Regular expressions are stateless. Tracking whether you are inside of quotes or not is state information. It is, therefore, impossible to handle this correctly using only a single regular expression. (Note that some "regular expression" implementations add extensions which may make this possible; I'm talking solely about "true" regular expressions here.)

Doing it with two regular expressions is possible, though, provided that you're willing to modify the original string or to work with a copy of it. In Perl:

$string =~ s/['"][^'"]*['"]//g;
my $match_count = $string =~ /:/g;

The first will find every sequence consisting of a quote, followed by any number of non-quote characters, and terminated by a second quote, and remove all such sequences from the string. This will eliminate any colons which are within quotes. (something:"firstValue":'secondValue' becomes something:: and something:'no:match' becomes something:)

The second does a simple count of the remaining colons, which will be those that weren't within quotes to start with.

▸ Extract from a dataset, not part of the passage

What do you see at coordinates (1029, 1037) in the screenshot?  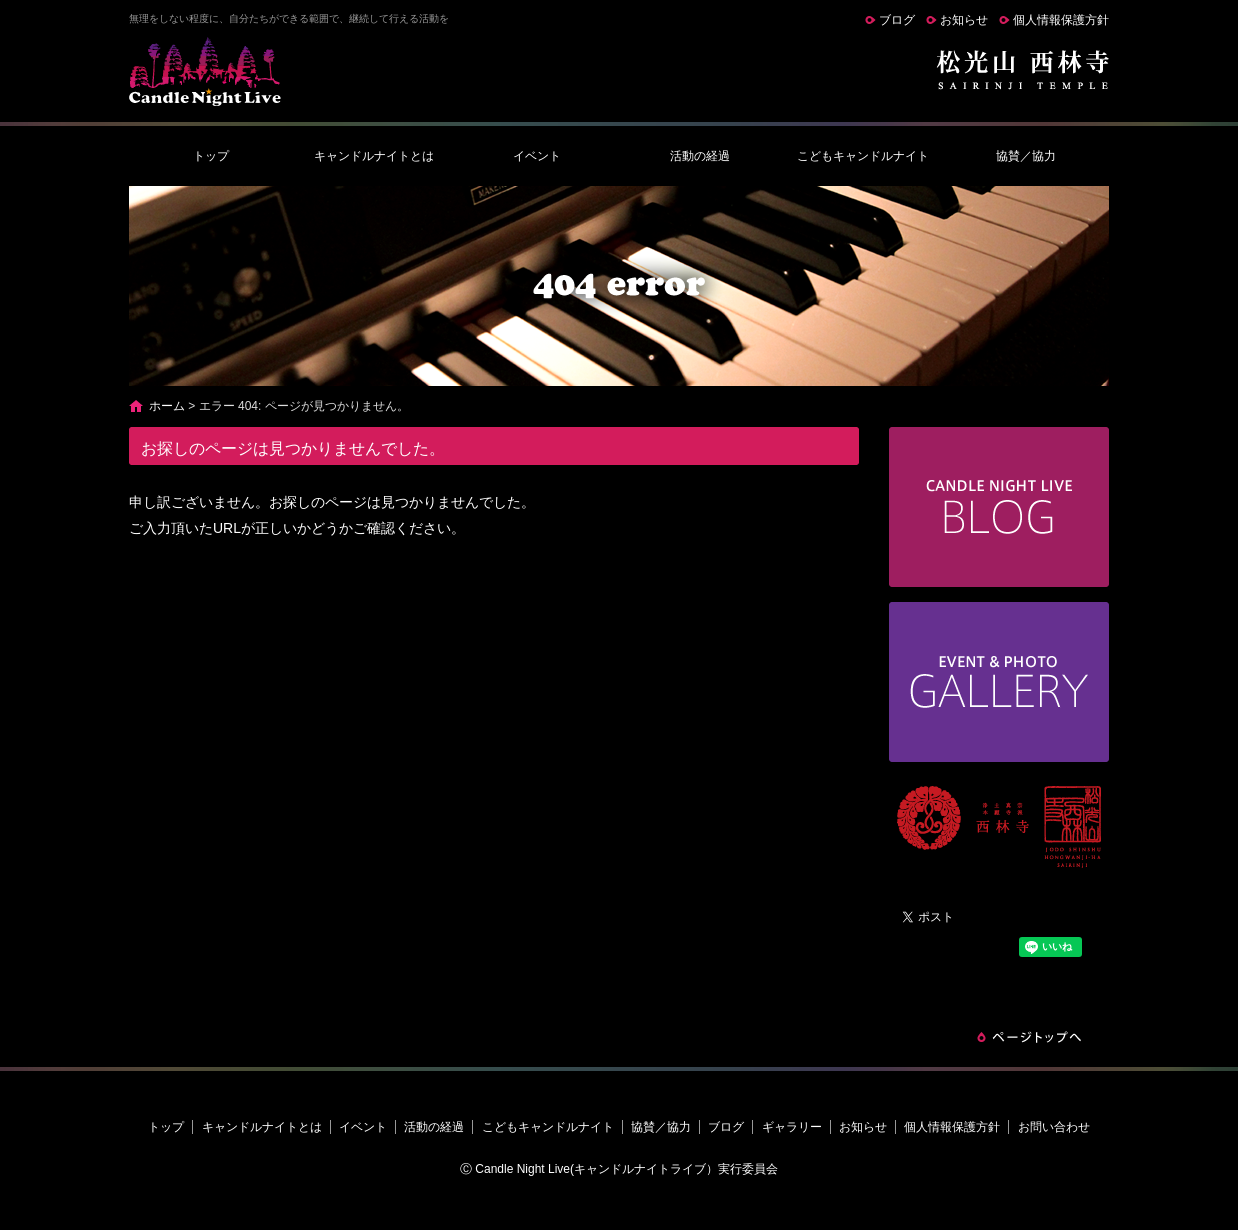 I see `ページトップへ戻る` at bounding box center [1029, 1037].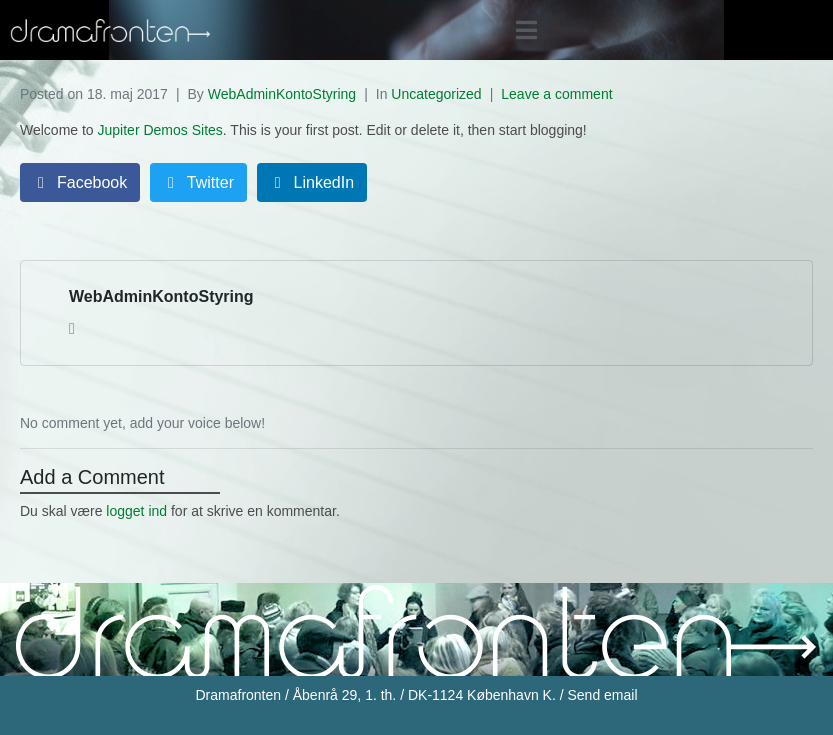 Image resolution: width=833 pixels, height=735 pixels. Describe the element at coordinates (80, 182) in the screenshot. I see `[Share on Facebook]` at that location.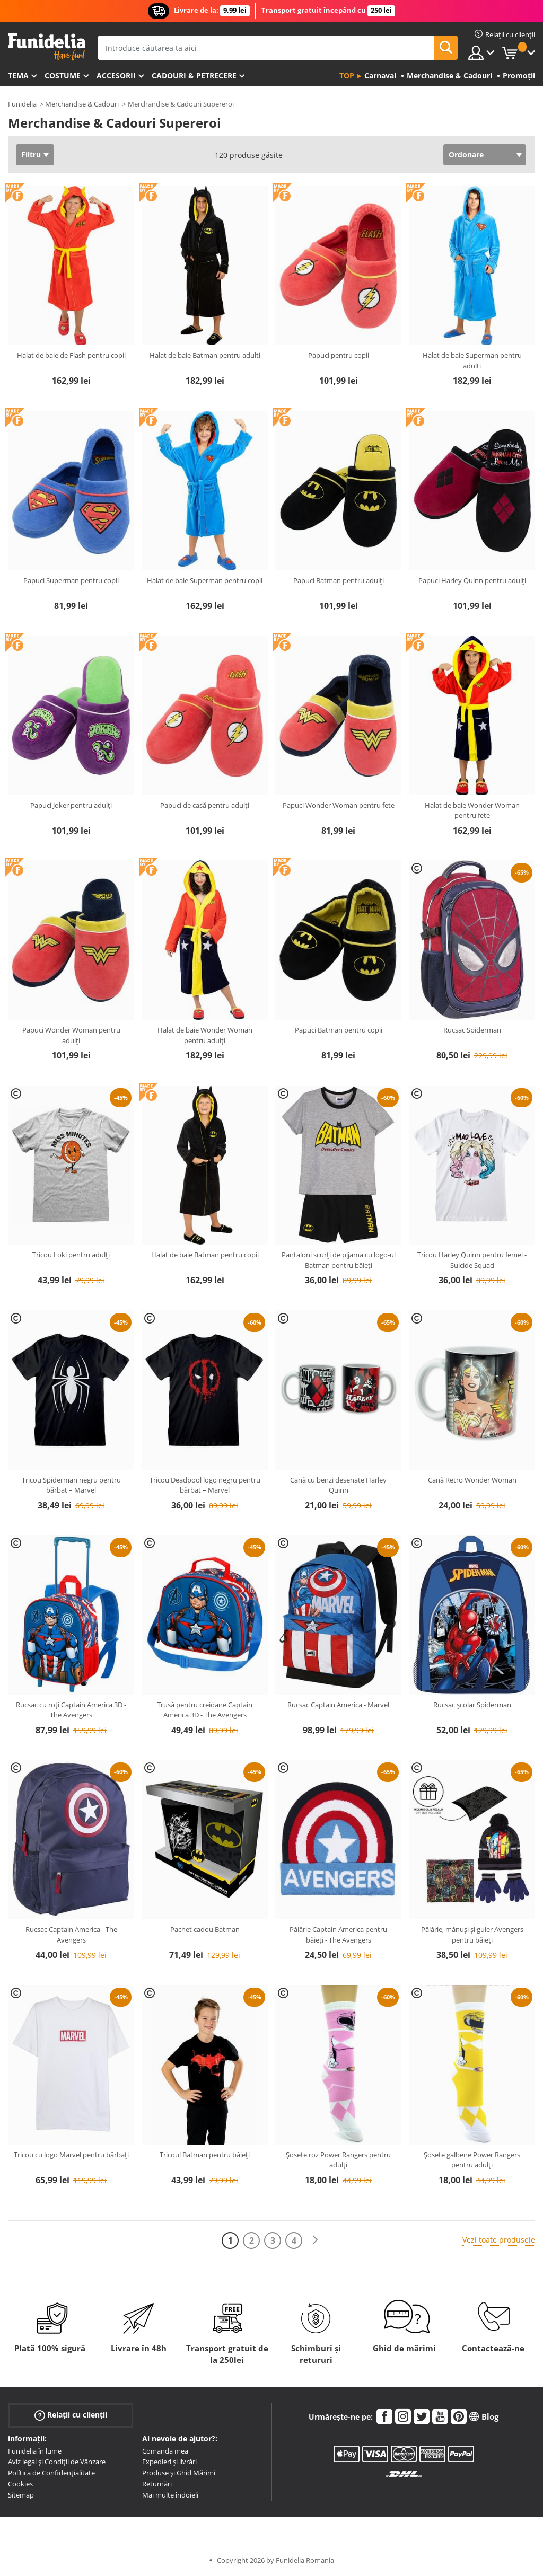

Just counting the non-quoted colons doesn't seem like a particularly useful thing to do in most cases, though, so I suspect that your real goal is to split the string up into fields with colons as the field delimiter, in which case this regex-based solution is unsuitable, as it will destroy any data in quoted fields. In that case, you need to use a real parser (most CSV parsers allow you to specify the delimiter and would be ideal for this) or, in the worst case, walk through the string character-by-character and split it manually.

If you tell us the language you're using, I'm sure somebody could suggest a good parser library for that language.

Dave Sherohman
I'm using C# but I thought that I could do it with a Regex (which is language independent)... I think it's better to just parse it without Regex tho
Jaco Pretorius
That's the trouble; a regex isn't language/library independent; the parts that are can't do this.